### Goal of the exercise
Look through the lines below and extract any with the word "Καρτ".

[Dataset excerpts]
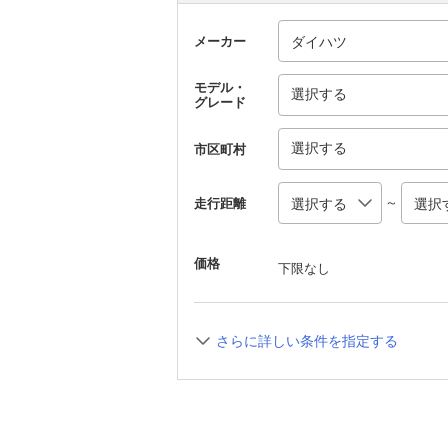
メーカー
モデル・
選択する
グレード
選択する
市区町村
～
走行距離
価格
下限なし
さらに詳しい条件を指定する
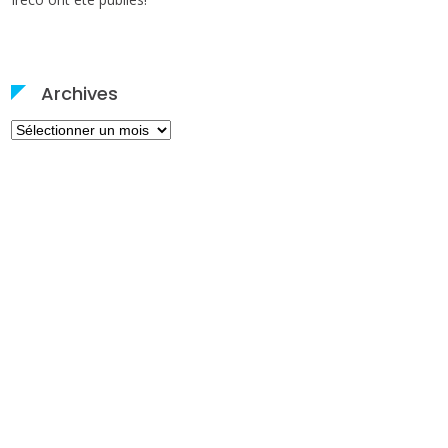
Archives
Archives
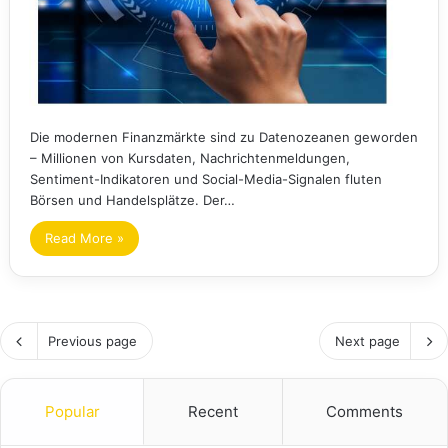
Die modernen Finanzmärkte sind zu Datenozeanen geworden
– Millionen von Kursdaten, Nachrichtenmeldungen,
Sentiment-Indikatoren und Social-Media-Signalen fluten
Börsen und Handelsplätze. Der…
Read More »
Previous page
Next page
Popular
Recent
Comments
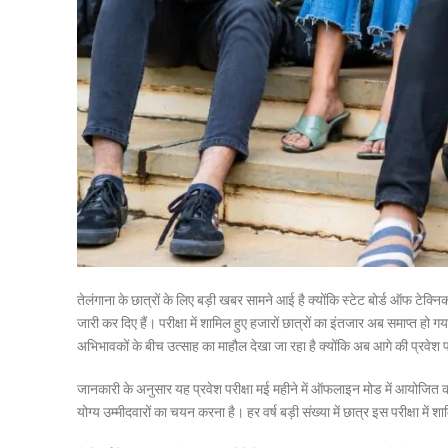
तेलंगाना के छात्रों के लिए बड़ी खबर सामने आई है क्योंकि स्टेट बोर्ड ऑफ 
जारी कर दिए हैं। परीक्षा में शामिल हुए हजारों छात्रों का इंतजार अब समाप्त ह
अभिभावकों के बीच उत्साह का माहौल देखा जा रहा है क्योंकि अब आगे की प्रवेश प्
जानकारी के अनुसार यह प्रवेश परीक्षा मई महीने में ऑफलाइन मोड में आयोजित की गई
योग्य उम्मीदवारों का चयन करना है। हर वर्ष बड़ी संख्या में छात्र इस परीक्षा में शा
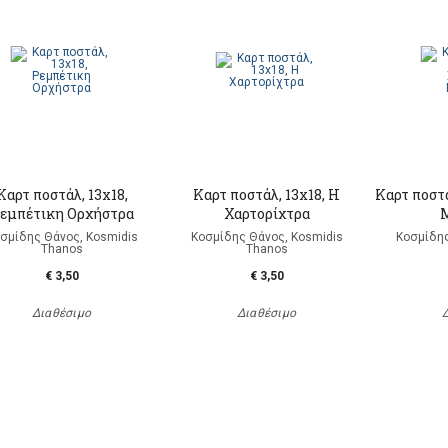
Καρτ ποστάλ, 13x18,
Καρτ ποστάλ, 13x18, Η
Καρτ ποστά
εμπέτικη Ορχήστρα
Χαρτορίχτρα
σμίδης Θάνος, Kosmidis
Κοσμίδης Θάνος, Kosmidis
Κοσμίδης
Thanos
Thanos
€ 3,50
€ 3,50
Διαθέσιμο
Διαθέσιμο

* * *

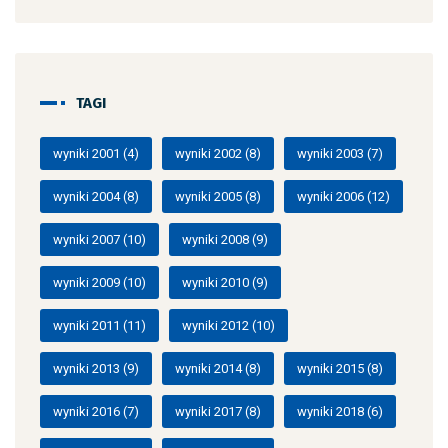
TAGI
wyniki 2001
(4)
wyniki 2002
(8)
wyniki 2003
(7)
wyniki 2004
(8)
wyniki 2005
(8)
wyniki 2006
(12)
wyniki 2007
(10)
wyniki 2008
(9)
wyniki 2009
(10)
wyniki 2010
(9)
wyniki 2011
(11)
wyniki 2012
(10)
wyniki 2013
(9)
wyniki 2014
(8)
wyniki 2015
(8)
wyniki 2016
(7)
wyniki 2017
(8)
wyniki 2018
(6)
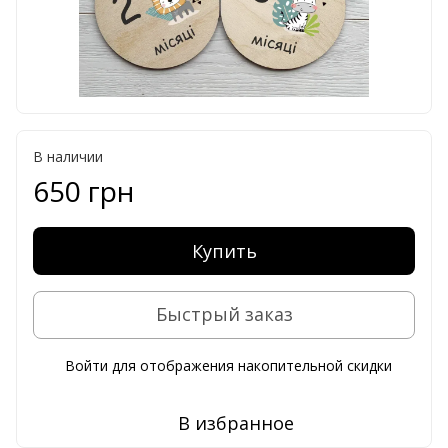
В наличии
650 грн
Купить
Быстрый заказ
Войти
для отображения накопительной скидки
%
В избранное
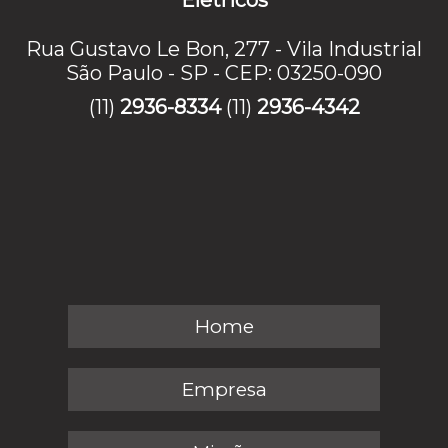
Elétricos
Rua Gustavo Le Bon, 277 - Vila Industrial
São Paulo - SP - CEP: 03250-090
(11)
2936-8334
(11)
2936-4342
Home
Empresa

* * *

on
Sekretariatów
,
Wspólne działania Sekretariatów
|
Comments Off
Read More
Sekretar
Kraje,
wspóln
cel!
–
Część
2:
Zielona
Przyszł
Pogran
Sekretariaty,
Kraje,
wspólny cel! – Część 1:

### Result
Καρτ ποστάλ, 13x18,
Καρτ ποστάλ, 13x18, Η
Καρτ ποστά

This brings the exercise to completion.